Migrate Airflow DAG to Kestra

Migrate an Apache Airflow DAG file to a production-ready Kestra flow with proper namespace files, correct task ordering, and schema-validated YAML.

When to use

Use this skill when the request involves migrating from Apache Airflow to Kestra, including:

Migrating an Airflow DAG (.py) to a Kestra flow YAML
Translating @task-decorated functions or operators into Kestra tasks
Converting Airflow DAG dependencies into Kestra's sequential/parallel task structure

Required inputs

Path to the Airflow DAG .py file ($ARGUMENTS)
Output directory for generated files (defaults to kestra-migrate/ next to the DAG)
Target Kestra namespace (ask if not provided; default to company.team)

Workflow

Step 1 — Read and analyse the Airflow DAG

Read the DAG file in full.
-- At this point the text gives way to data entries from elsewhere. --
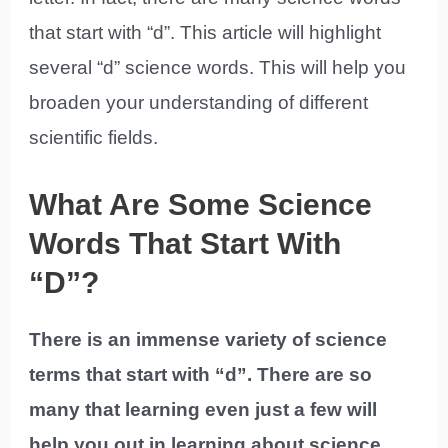
that start with “d”. This article will highlight
several “d” science words. This will help you
broaden your understanding of different
scientific fields.
What Are Some Science
Words That Start With
“D”?
There is an immense variety of science
terms that start with “d”. There are so
many that learning even just a few will
help you out in learning about science.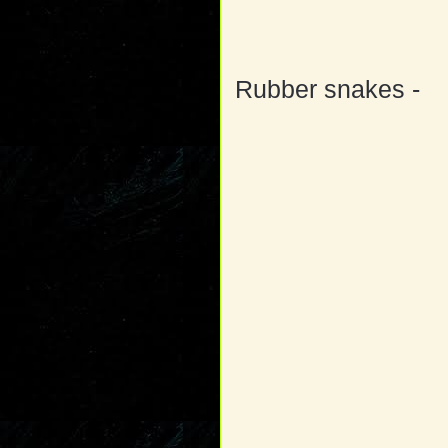
Rubber snakes -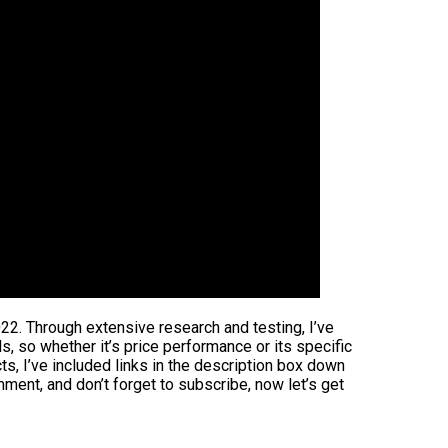
022. Through extensive research and testing, I’ve
ds, so whether it’s price performance or its specific
s, I’ve included links in the description box down
mment, and don’t forget to subscribe, now let’s get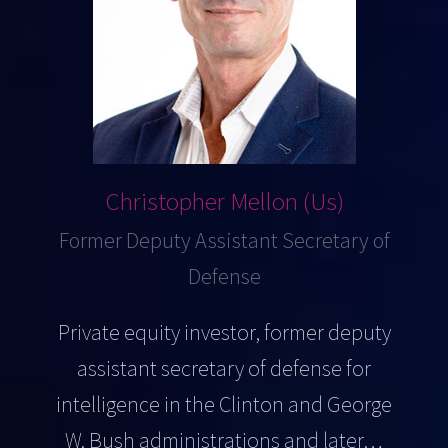
Christopher Mellon (Us)
Former Deputy Assistant Secretary of
Defense
Private equity investor, former deputy
assistant secretary of defense for
intelligence in the Clinton and George
W. Bush administrations and later…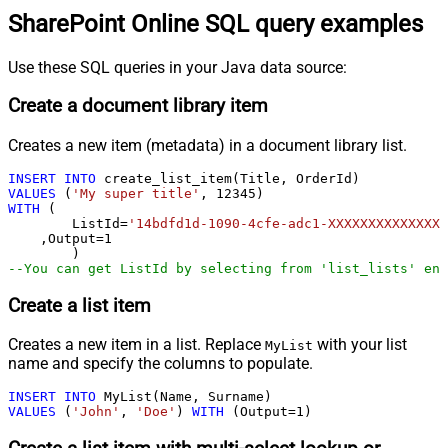
SharePoint Online SQL query examples
Use these SQL queries in your Java data source:
Create a document library item
Creates a new item (metadata) in a document library list.
INSERT
INTO
VALUES
 (
'My super title'
, 
12345
WITH
 (

	ListId
=
'14bdfd1d-1090-4cfe-adc1-XXXXXXXXXXXXXX'
    ,Output
=
1
--You can get ListId by selecting from 'list_lists' end
Create a list item
Creates a new item in a list. Replace
with your list
MyList
name and specify the columns to populate.
INSERT
INTO
VALUES
 (
'John'
, 
'Doe'
) 
WITH
 (Output
=
1
)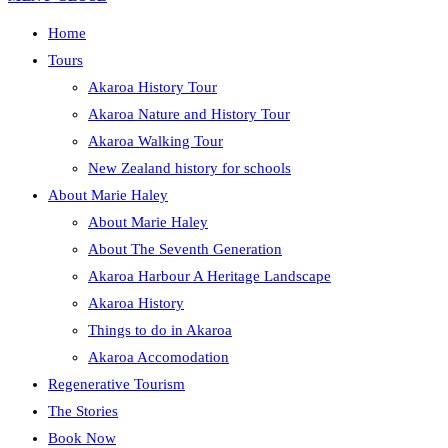
Home
Tours
Akaroa History Tour
Akaroa Nature and History Tour
Akaroa Walking Tour
New Zealand history for schools
About Marie Haley
About Marie Haley
About The Seventh Generation
Akaroa Harbour A Heritage Landscape
Akaroa History
Things to do in Akaroa
Akaroa Accomodation
Regenerative Tourism
The Stories
Book Now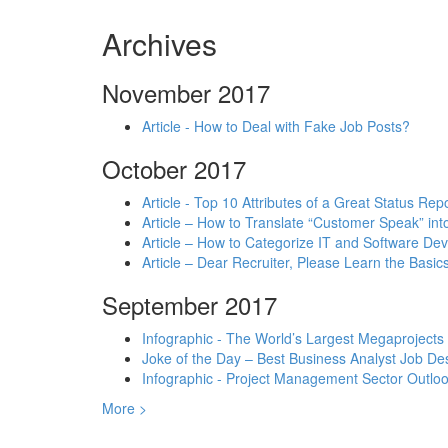
Archives
November 2017
Article - How to Deal with Fake Job Posts?
October 2017
Article - Top 10 Attributes of a Great Status Rep
Article – How to Translate “Customer Speak” in
Article – How to Categorize IT and Software D
Article – Dear Recruiter, Please Learn the Basics
September 2017
Infographic - The World’s Largest Megaprojects
Joke of the Day – Best Business Analyst Job Des
Infographic - Project Management Sector Outloo
More >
Extract:

DAG metadata: dag_id, schedule, default_args, tags
Tasks: for each @task-decorated function or operator, note:
- Task ID (function name or task_id)
- Python imports and dependencies (pip packages used)
- Whether it contains important business logic (pandas transforms, ML, data processing, API calls, multi-step computation) — these become namespace files
- Whether it is a trivial one-liner — these can be inlined
Dependencies: map >> operators, set_upstream/set_downstream calls, and direct task invocations into an ordered dependency graph
Parallelism: identify tasks that share the same upstream and have no dependency on each other — these must be wrapped in io.kestra.plugin.core.flow.Parallel
Data passing: identify XCom pushes/pulls or return values passed between tasks — these become outputFiles → inputFiles in Kestra

Step 2 — Fetch and validate the Kestra schema

curl -s https://api.kestra.io/v1/plugins/schemas/flow -o /tmp/kestra_schema.json

Extract the definitions needed for this flow:

python3 -c "
needed = [
    'io.kestra.plugin.scripts.python.Commands',
    'io.kestra.plugin.core.flow.Parallel',
    'io.kestra.plugin.core.flow.WorkingDirectory',
    'io.kestra.plugin.core.trigger.Schedule',
]
content = open('/tmp/kestra_schema.json').read()
for t in needed:
    idx = content.find(f'\"{ t }\"')
    if idx >= 0:
        print(f'=== {t} ===')
        print(content[idx:idx+3000])
"

Do not generate any YAML until schema definitions have been read and validated.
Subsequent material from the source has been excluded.